EXERCISE OBJECTIVE:
For every line in the material below that holds "成交均价", report the line.

RECORDS SHOWN:
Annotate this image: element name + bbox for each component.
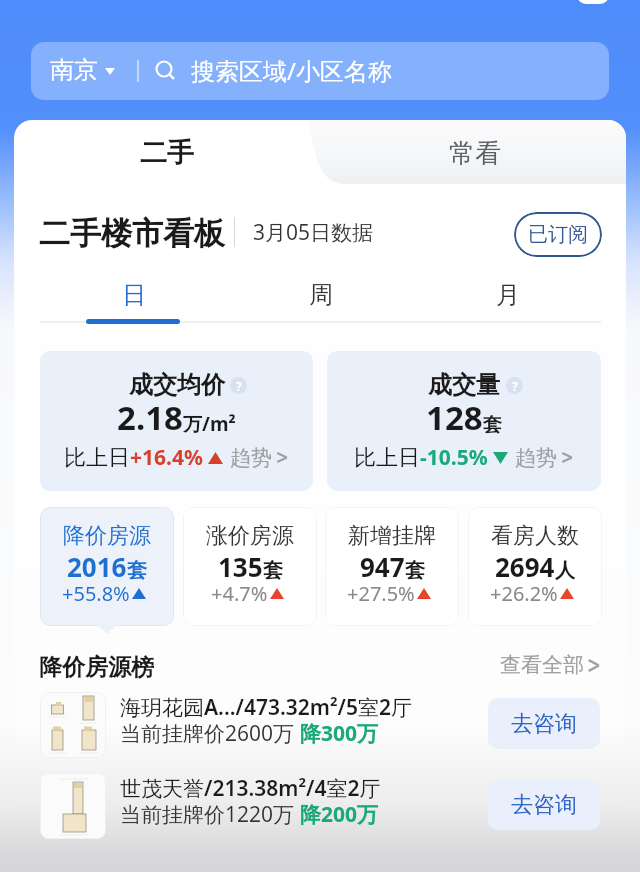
button[interactable]: 海玥花园A.../473.32m²/5室2厅: [0, 692, 640, 771]
staticText: 海玥花园A.../473.32m²/5室2厅: [120, 693, 413, 721]
button[interactable]: 日: [40, 271, 227, 319]
button[interactable]: 去咨询: [488, 779, 600, 830]
staticText: 去咨询: [511, 791, 577, 819]
staticText: 查看全部: [500, 652, 584, 678]
staticText: -10.5%: [420, 443, 488, 472]
staticText: 新增挂牌: [348, 522, 436, 550]
button[interactable]: 涨价房源: [183, 507, 317, 626]
staticText: 套: [127, 558, 147, 583]
staticText: 2016: [67, 549, 127, 584]
staticText: 世茂天誉/213.38m²/4室2厅: [120, 774, 381, 802]
staticText: 套: [483, 413, 502, 437]
button[interactable]: 降价房源: [40, 507, 174, 626]
staticText: 去咨询: [511, 710, 577, 738]
button[interactable]: 看房人数: [468, 507, 602, 626]
button[interactable]: 二手: [140, 136, 194, 170]
staticText: ?: [512, 378, 518, 394]
staticText: 2.18: [117, 395, 183, 439]
staticText: 降300万: [300, 719, 379, 747]
button[interactable]: 南京: [31, 42, 609, 100]
other: 指标说明: [506, 377, 523, 394]
staticText: +16.4%: [130, 443, 203, 472]
button[interactable]: 去咨询: [488, 698, 600, 749]
staticText: +26.2%: [490, 580, 558, 607]
button[interactable]: 成交量: [327, 351, 601, 491]
staticText: 2694: [495, 549, 555, 584]
staticText: ?: [236, 378, 242, 394]
staticText: 成交量: [428, 370, 500, 400]
staticText: 降价房源: [63, 522, 151, 550]
staticText: 万/m²: [183, 411, 236, 437]
staticText: 135: [218, 549, 263, 584]
button[interactable]: 查看全部: [500, 652, 601, 678]
staticText: 套: [405, 558, 425, 583]
staticText: 套: [263, 558, 283, 583]
staticText: 搜索区域/小区名称: [191, 54, 392, 87]
staticText: 947: [360, 549, 405, 584]
staticText: 当前挂牌价2600万: [120, 719, 300, 747]
staticText: 比上日: [64, 444, 130, 472]
staticText: 看房人数: [491, 522, 579, 550]
button[interactable]: 周: [227, 271, 414, 319]
staticText: 人: [555, 558, 575, 583]
staticText: 128: [426, 395, 483, 439]
button[interactable]: 已订阅: [514, 212, 602, 257]
staticText: 比上日: [354, 444, 420, 472]
staticText: 涨价房源: [206, 522, 294, 550]
staticText: 已订阅: [528, 222, 588, 247]
staticText: +4.7%: [211, 580, 268, 607]
staticText: +27.5%: [347, 580, 415, 607]
staticText: 周: [309, 280, 333, 310]
staticText: 成交均价: [129, 370, 225, 400]
staticText: 南京: [50, 55, 98, 85]
staticText: 降200万: [300, 800, 379, 828]
staticText: 3月05日数据: [253, 218, 374, 247]
staticText: 二手楼市看板: [39, 214, 225, 253]
other: 指标说明: [230, 377, 247, 394]
button[interactable]: 月: [414, 271, 601, 319]
staticText: 当前挂牌价1220万: [120, 800, 300, 828]
staticText: 日: [122, 280, 146, 310]
button[interactable]: 成交均价: [40, 351, 313, 491]
staticText: 趋势: [515, 445, 557, 471]
staticText: 趋势: [230, 445, 272, 471]
staticText: +55.8%: [62, 580, 130, 607]
staticText: 月: [496, 280, 520, 310]
staticText: 降价房源榜: [39, 653, 154, 682]
button[interactable]: 常看: [449, 137, 501, 170]
button[interactable]: 新增挂牌: [325, 507, 459, 626]
button[interactable]: 世茂天誉/213.38m²/4室2厅: [0, 773, 640, 852]
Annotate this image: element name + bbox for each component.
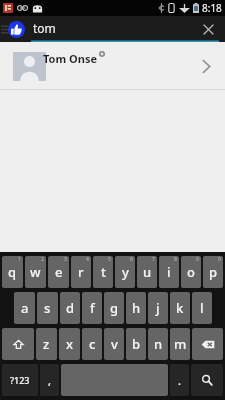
button[interactable]: , xyxy=(40,364,59,396)
button[interactable]: n xyxy=(148,328,168,360)
staticText: s xyxy=(44,299,51,317)
staticText: tom xyxy=(33,20,56,36)
staticText: . xyxy=(178,373,181,388)
staticText: 7 xyxy=(152,256,155,263)
staticText: k xyxy=(176,299,184,317)
staticText: l xyxy=(200,299,204,317)
button[interactable]: Backspace xyxy=(192,328,223,360)
button[interactable]: h xyxy=(126,292,146,324)
staticText: u xyxy=(143,263,152,281)
staticText: d xyxy=(66,299,75,317)
button[interactable]: g xyxy=(104,292,124,324)
other: Menu xyxy=(1,24,8,35)
button[interactable]: j xyxy=(148,292,168,324)
button[interactable]: a xyxy=(14,292,35,324)
staticText: j xyxy=(156,299,160,317)
button[interactable]: l xyxy=(192,292,212,324)
button[interactable]: r xyxy=(71,256,91,288)
staticText: 9 xyxy=(196,256,199,263)
staticText: g xyxy=(110,299,119,317)
button[interactable]: d xyxy=(60,292,80,324)
staticText: x xyxy=(66,335,74,353)
staticText: b xyxy=(132,335,141,353)
button[interactable]: b xyxy=(126,328,146,360)
button[interactable]: k xyxy=(170,292,190,324)
staticText: y xyxy=(122,263,129,281)
staticText: a xyxy=(21,299,29,317)
staticText: 2 xyxy=(41,256,44,263)
staticText: e xyxy=(55,263,63,281)
button[interactable]: Clear search xyxy=(199,20,217,38)
button[interactable]: o xyxy=(181,256,201,288)
staticText: w xyxy=(30,263,41,281)
staticText: p xyxy=(209,263,218,281)
button[interactable]: y xyxy=(115,256,135,288)
staticText: z xyxy=(43,335,50,353)
button[interactable]: m xyxy=(170,328,190,360)
staticText: f xyxy=(90,299,95,317)
staticText: m xyxy=(174,335,187,353)
button[interactable]: s xyxy=(37,292,58,324)
button[interactable]: . xyxy=(170,364,189,396)
button[interactable]: f xyxy=(82,292,102,324)
staticText: n xyxy=(154,335,163,353)
staticText: ?123 xyxy=(10,374,30,386)
button[interactable]: w xyxy=(25,256,46,288)
button[interactable]: q xyxy=(2,256,23,288)
button[interactable]: i xyxy=(159,256,179,288)
button[interactable]: Shift xyxy=(2,328,34,360)
staticText: i xyxy=(167,263,171,281)
staticText: c xyxy=(89,335,96,353)
button[interactable]: e xyxy=(48,256,69,288)
other: Open xyxy=(202,59,211,74)
button[interactable]: x xyxy=(59,328,80,360)
staticText: 8:18 xyxy=(202,1,222,15)
button[interactable]: c xyxy=(82,328,102,360)
button[interactable]: Tom Onse xyxy=(0,42,225,90)
staticText: Tom Onse xyxy=(43,51,97,66)
staticText: 8 xyxy=(174,256,177,263)
staticText: r xyxy=(78,263,84,281)
button[interactable]: u xyxy=(137,256,157,288)
staticText: h xyxy=(132,299,141,317)
button[interactable]: v xyxy=(104,328,124,360)
staticText: 3 xyxy=(64,256,67,263)
staticText: t xyxy=(101,263,106,281)
staticText: , xyxy=(48,373,52,388)
button[interactable]: App logo xyxy=(8,21,25,38)
staticText: 6 xyxy=(130,256,133,263)
button[interactable]: ?123 xyxy=(2,364,38,396)
staticText: 0 xyxy=(218,256,221,263)
staticText: 4 xyxy=(86,256,89,263)
button[interactable]: p xyxy=(203,256,223,288)
staticText: 5 xyxy=(108,256,111,263)
staticText: q xyxy=(8,263,17,281)
button[interactable]: z xyxy=(36,328,57,360)
button[interactable]: t xyxy=(93,256,113,288)
staticText: v xyxy=(111,335,118,353)
staticText: 1 xyxy=(18,256,21,263)
button[interactable]: Search xyxy=(191,364,223,396)
staticText: o xyxy=(187,263,195,281)
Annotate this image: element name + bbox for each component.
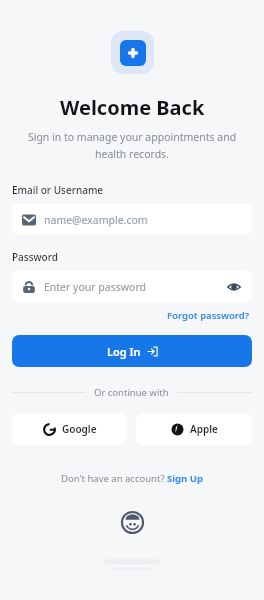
staticText: name@example.com <box>44 213 148 227</box>
button[interactable]: Forgot password? <box>165 308 252 323</box>
button[interactable]: Don't have an account? Sign Up <box>57 470 207 487</box>
staticText: Password <box>12 250 58 264</box>
button[interactable]: Enter your password <box>12 271 252 302</box>
staticText: Or continue with <box>94 386 169 399</box>
staticText: Forgot password? <box>167 309 250 322</box>
button[interactable]: name@example.com <box>12 204 252 235</box>
button[interactable]: Log In <box>12 335 252 367</box>
staticText: Apple <box>190 422 218 436</box>
staticText: Don't have an account? Sign Up <box>61 472 203 485</box>
button[interactable]: Show password <box>226 279 242 295</box>
staticText: Welcome Back <box>60 94 205 121</box>
button[interactable]: Google <box>12 413 127 445</box>
staticText: Email or Username <box>12 183 104 197</box>
staticText: Google <box>62 422 97 436</box>
staticText: Sign in to manage your appointments and … <box>14 130 250 161</box>
button[interactable]: Account avatar <box>121 511 144 534</box>
button[interactable]: Apple <box>136 413 252 445</box>
staticText: Log In <box>107 344 141 359</box>
staticText: Enter your password <box>44 280 146 294</box>
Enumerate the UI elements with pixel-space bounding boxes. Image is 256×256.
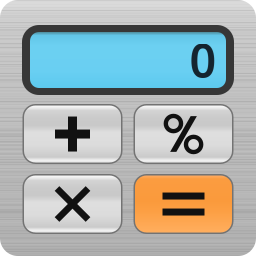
button[interactable]: Percent: [134, 104, 234, 164]
button[interactable]: Multiply: [22, 174, 122, 234]
button[interactable]: Equals: [134, 174, 234, 234]
staticText: 0: [190, 29, 216, 91]
button[interactable]: Plus: [22, 104, 122, 164]
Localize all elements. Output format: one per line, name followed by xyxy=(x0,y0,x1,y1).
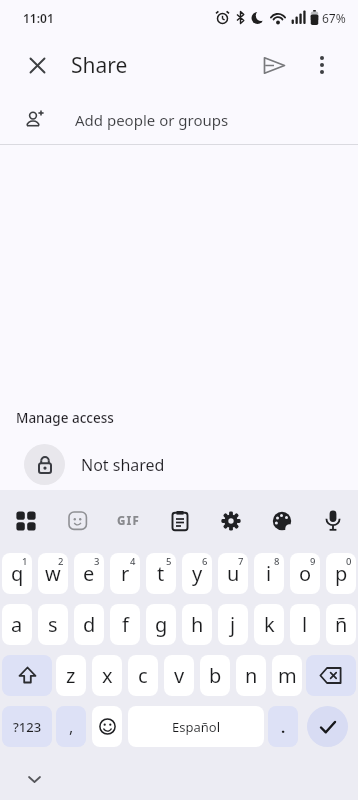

ANSWER TO THIS EXERCISE:
staticText: 成交均价: [129, 370, 225, 400]
button[interactable]: 成交均价: [40, 351, 313, 491]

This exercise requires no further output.